Saved entries:
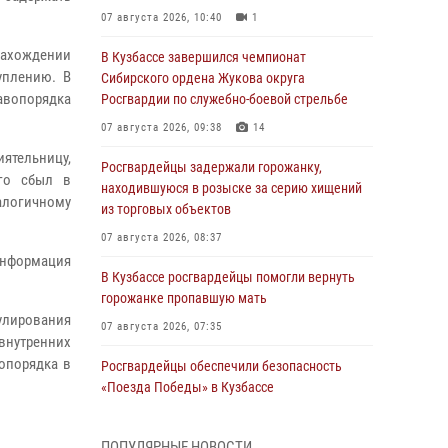
07 августа 2026, 10:40
1
ахождении
В Кузбассе завершился чемпионат
уплению. В
Сибирского ордена Жукова округа
вопорядка
Росгвардии по служебно-боевой стрельбе
07 августа 2026, 09:38
14
ятельницу,
Росгвардейцы задержали горожанку,
го сбыл в
находившуюся в розыске за серию хищений
алогичному
из торговых объектов
07 августа 2026, 08:37
информация
В Кузбассе росгвардейцы помогли вернуть
горожанке пропавшую мать
рулирования
07 августа 2026, 07:35
 внутренних
опорядка в
Росгвардейцы обеспечили безопасность
«Поезда Победы» в Кузбассе
07 августа 2026, 06:33
ПОПУЛЯРНЫЕ НОВОСТИ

DIRECTIONS → Transcribe each entry above exactly, apart from the pictures.

TASK SOLUTION →
07 августа 2026, 10:40
1
ахождении
В Кузбассе завершился чемпионат
уплению. В
Сибирского ордена Жукова округа
вопорядка
Росгвардии по служебно-боевой стрельбе
07 августа 2026, 09:38
14
ятельницу,
Росгвардейцы задержали горожанку,
го сбыл в
находившуюся в розыске за серию хищений
алогичному
из торговых объектов
07 августа 2026, 08:37
информация
В Кузбассе росгвардейцы помогли вернуть
горожанке пропавшую мать
рулирования
07 августа 2026, 07:35
 внутренних
опорядка в
Росгвардейцы обеспечили безопасность
«Поезда Победы» в Кузбассе
07 августа 2026, 06:33
ПОПУЛЯРНЫЕ НОВОСТИ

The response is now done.